I am not going to lie to you guys, at first I loathed ABC Family for being bought out and changing their name to Freeform. I watched a good amount of the old ABC Family TV series when I was a teenager. My favorites consisted of "10 Things I Hate About You", "Nine Lives Of Chloe King", "Greek" and "Secret Life Of The American Teenager". The list can go on. Freeform has come a long way since the good old ABC Family days. Now that is not to say that they do not have any good shows now. I have a list of series that I am pretty drawn to, but one stands out in particular -- "The Bold Type". This series is about three best friends who are trying to -- and have somewhat succeeded to-- make it big in the grand ole' big city of New York. The girls are working through their individual struggles, and show the empowerment of being unapologetically a woman trying to make it big. It tackles some important topics, such as sexuality, women in politics, immigration, sexual assault with grace and integrity, and the BRCA gene test. This show brings a new light to TV and here's why you need to be watching it:
This show embodies some powerful feminist movements. From #freethenipple to some hard-hitting situations dealing with important topics. There is never a dull moment when it comes to feminity and the women in this series standing up for themselves. All of the women depicted in the series come from varying backgrounds and inevitably show that they have what it takes to keep up with the highs and lows of the journalistic and fashion-forward company.
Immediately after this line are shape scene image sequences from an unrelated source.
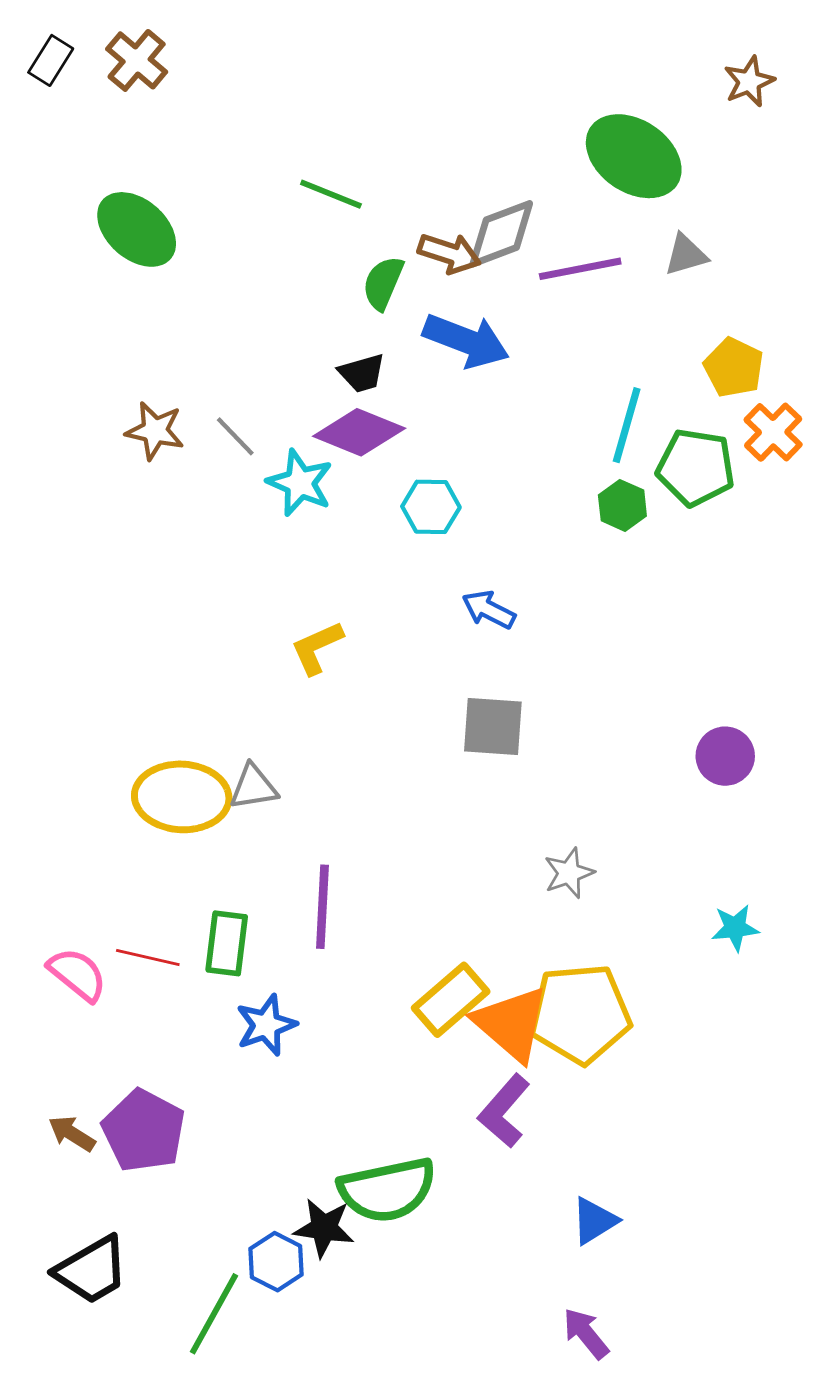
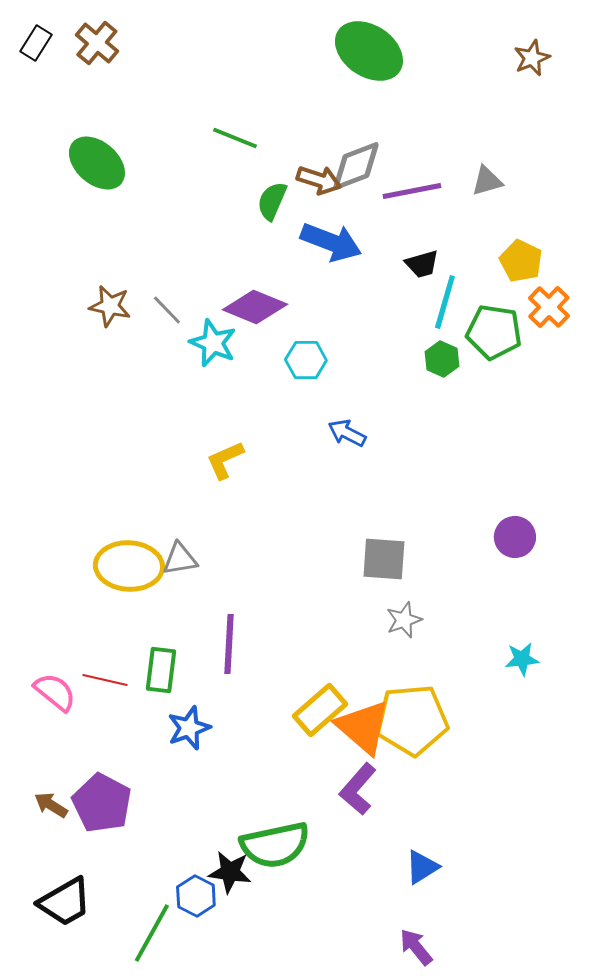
green ellipse: (634, 156) -> (369, 51), moved
black trapezoid: (362, 373) -> (422, 264), moved
gray square: (493, 727) -> (384, 559), moved

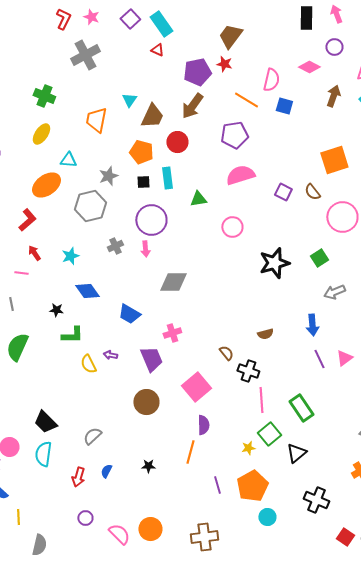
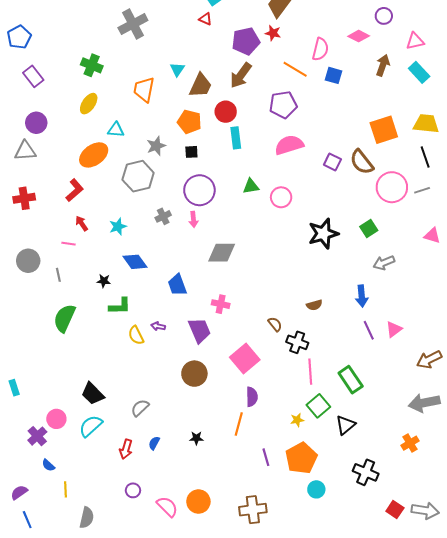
cyan rectangle: (167, 178) -> (236, 138), moved
brown semicircle: (312, 192) -> (362, 162), size x1.5
green triangle: (198, 199) -> (251, 186), moved
blue trapezoid: (129, 314) -> (177, 285), turned 40
pink cross: (172, 333) -> (221, 304), turned 30
cyan semicircle: (43, 454) -> (91, 426), turned 40

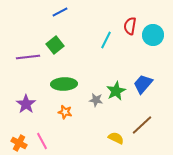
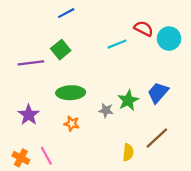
red semicircle: (130, 26) -> (144, 29), turned 108
cyan line: (106, 40) -> (117, 44), turned 42
yellow semicircle: (116, 138) -> (128, 152), turned 70

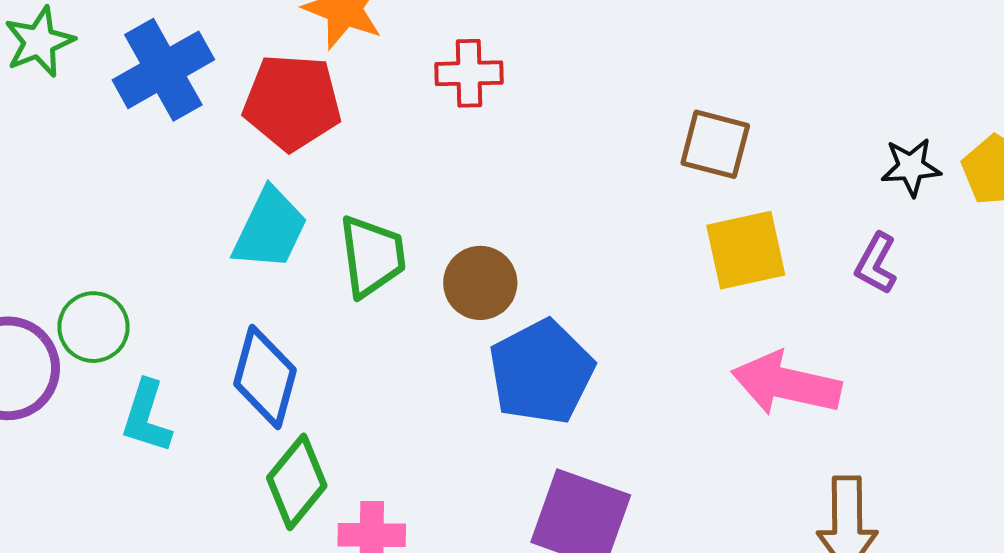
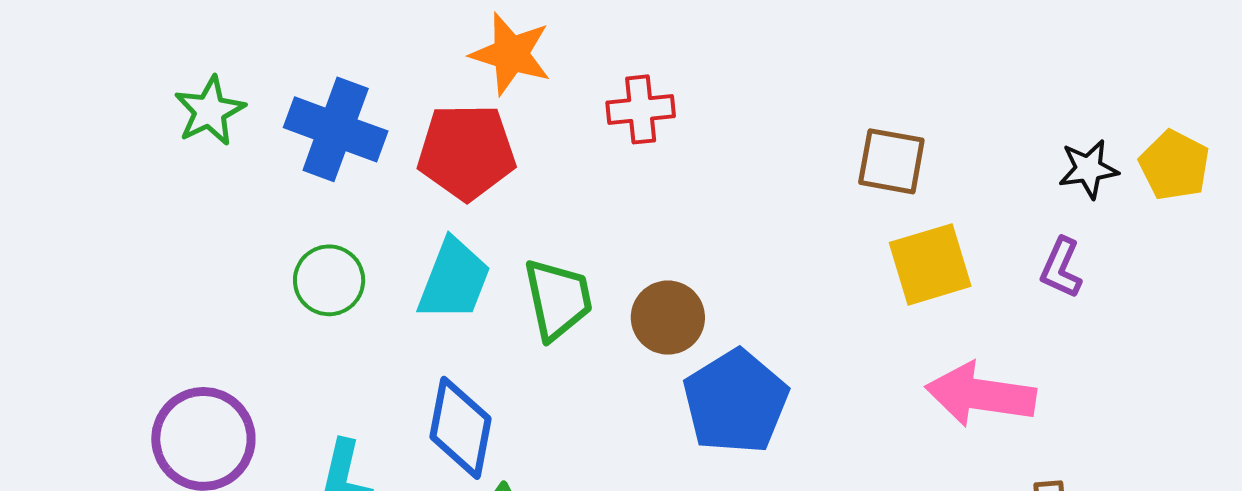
blue cross: (163, 70) -> (336, 129), turned -36
green circle: (94, 327) -> (329, 280), moved

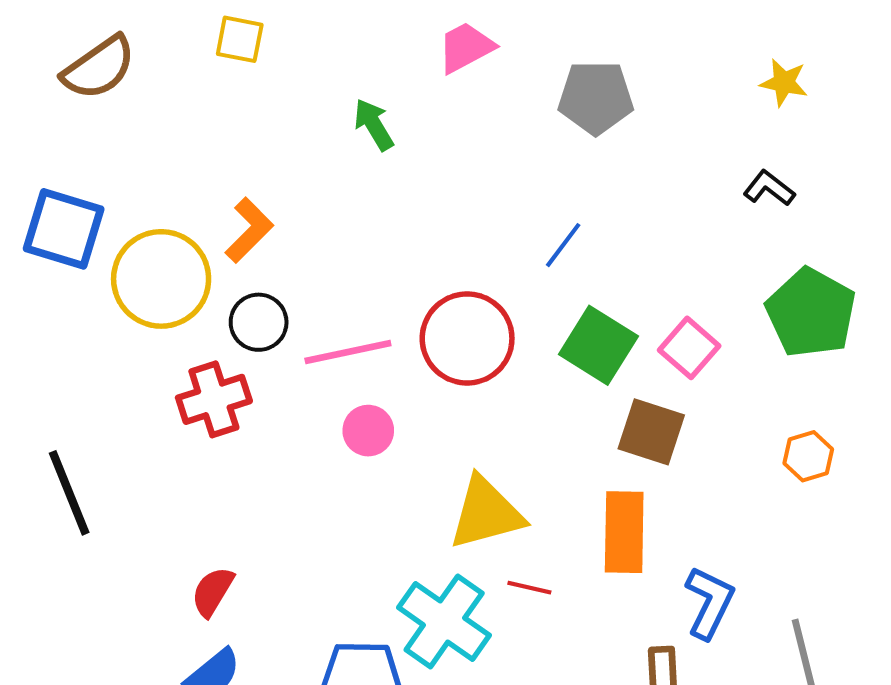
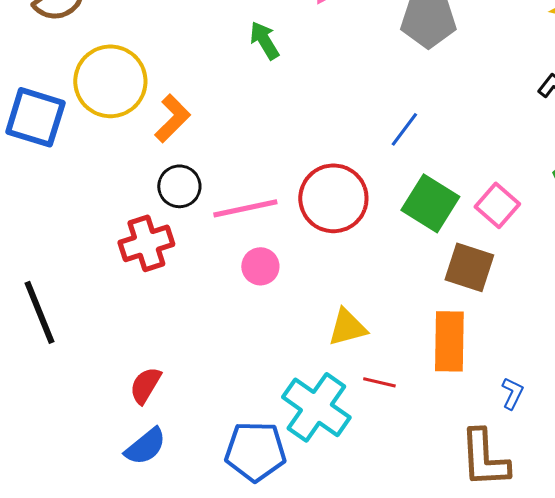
yellow circle: (161, 279) -> (110, 81), moved
yellow triangle: (486, 513) -> (347, 327), size x0.7
blue L-shape: (709, 602) -> (512, 393), size x0.6

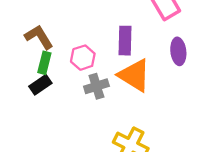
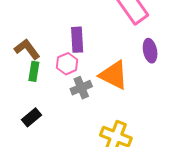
purple rectangle: (125, 41) -> (77, 40), moved
black rectangle: (40, 85) -> (31, 117), moved

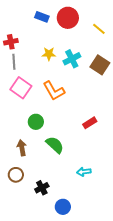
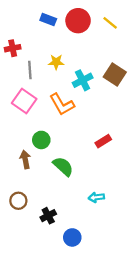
yellow line: (99, 29) -> (110, 23), moved
cyan cross: (72, 59) -> (83, 80), moved
gray line: (14, 62) -> (30, 70), moved
brown arrow: (22, 148) -> (25, 159), moved

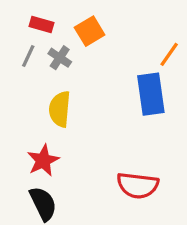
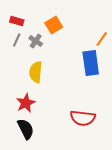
red rectangle: (41, 25) -> (17, 21), moved

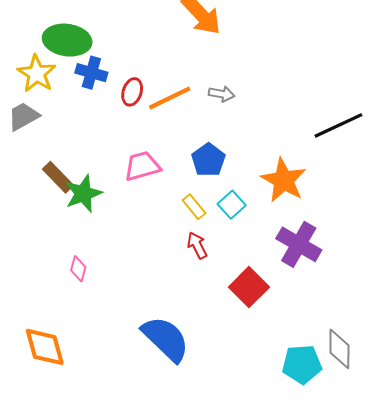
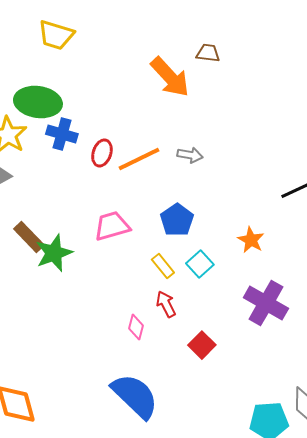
orange star: (284, 180) -> (251, 240), size x0.6
pink diamond: (78, 269) -> (136, 327), moved
red square: (249, 287) -> (202, 345), moved, size x0.7

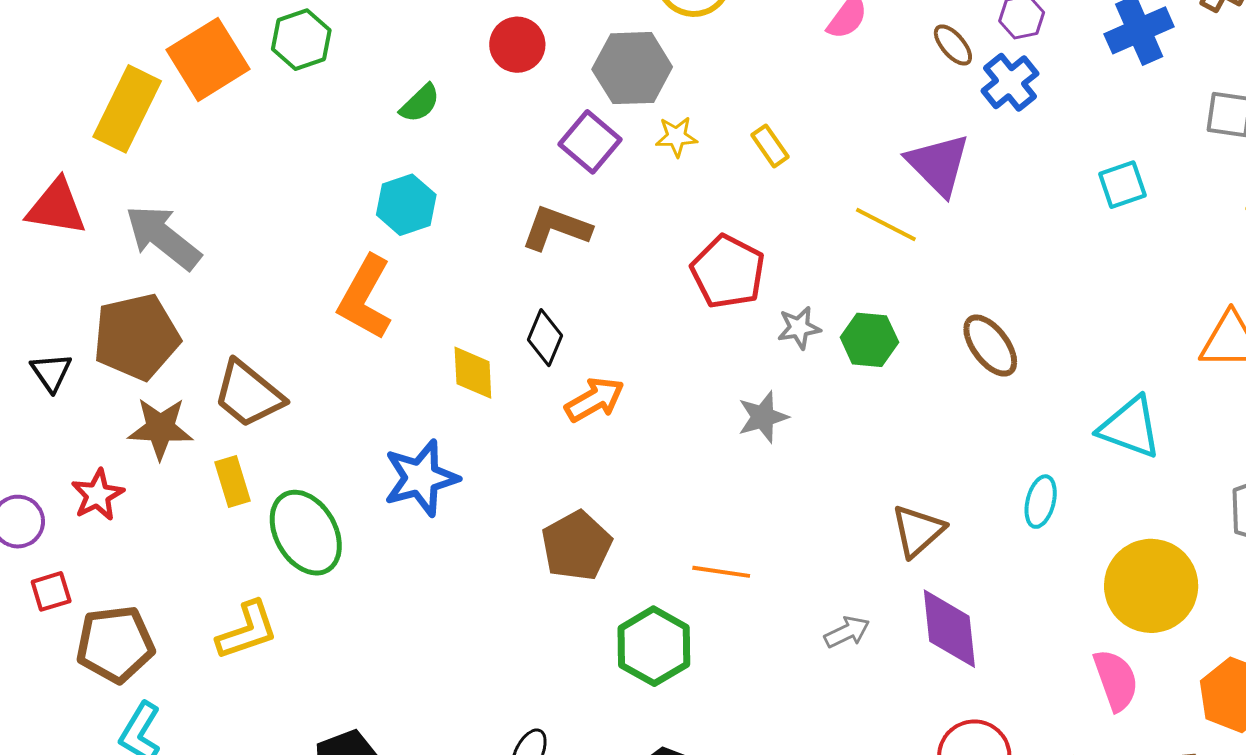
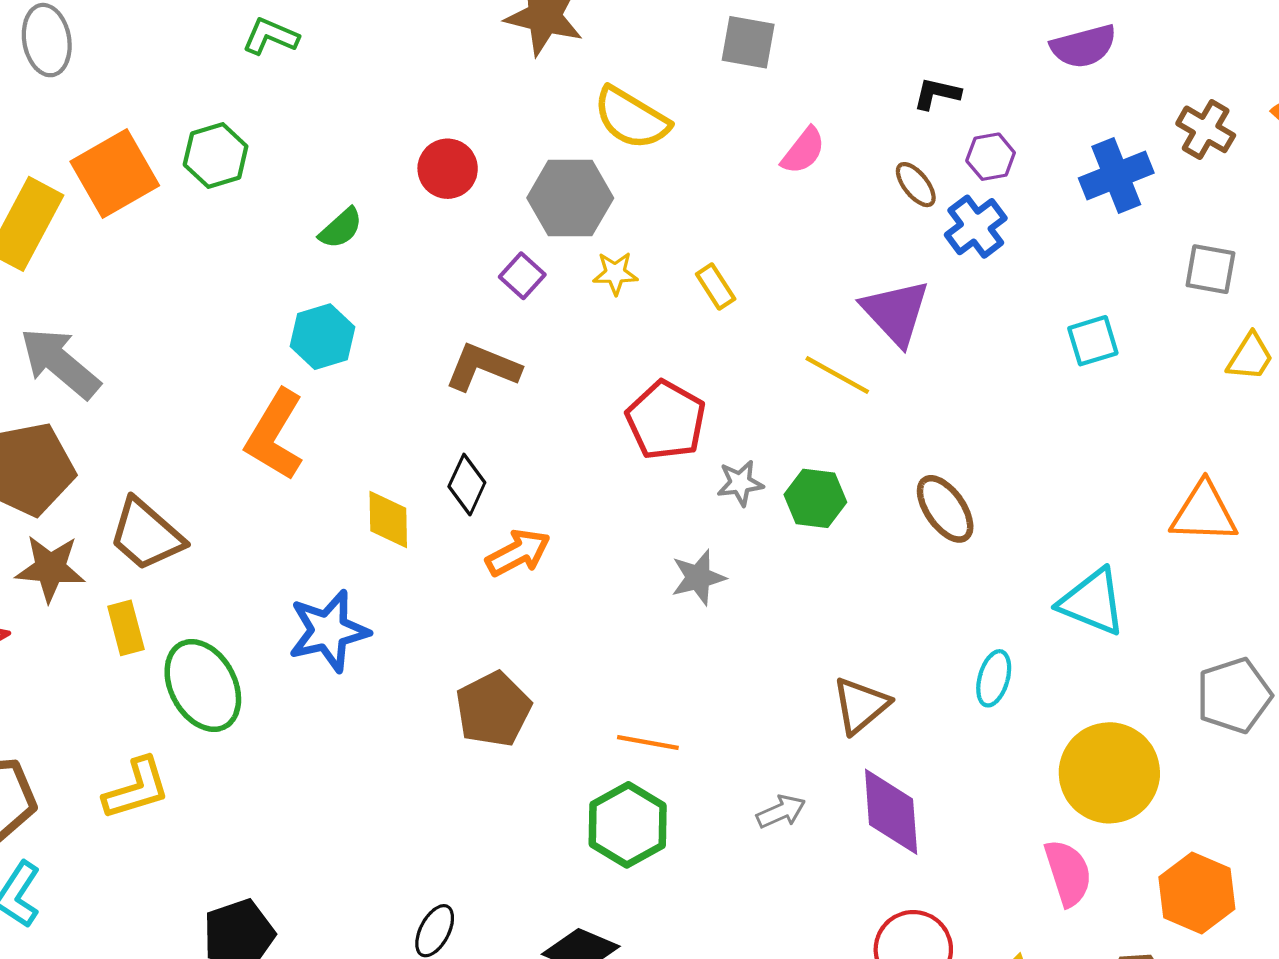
purple square: (590, 142) -> (522, 276), size x0.7
green hexagon: (654, 646) -> (628, 825), moved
2. Friends & Healthy Relationships
I have grown up with numerous shows depicting best friend relationships, but "The Bold Type" tops the cake. I have never wanted to be in someone's shoes, more than I want to be in Jane Sloan's -- mainly due to her amazing best friends and pretty cool life. No matter what curve balls life throws at the three of them, they still have each other's backs. Even with issues. such as race, they still manage to be there for and do whatever it takes to make sure that they have a healthy friendship. It also shows a combination of relationships gone awry, but in the end, fixing them so that there is no healthy relationship left behind.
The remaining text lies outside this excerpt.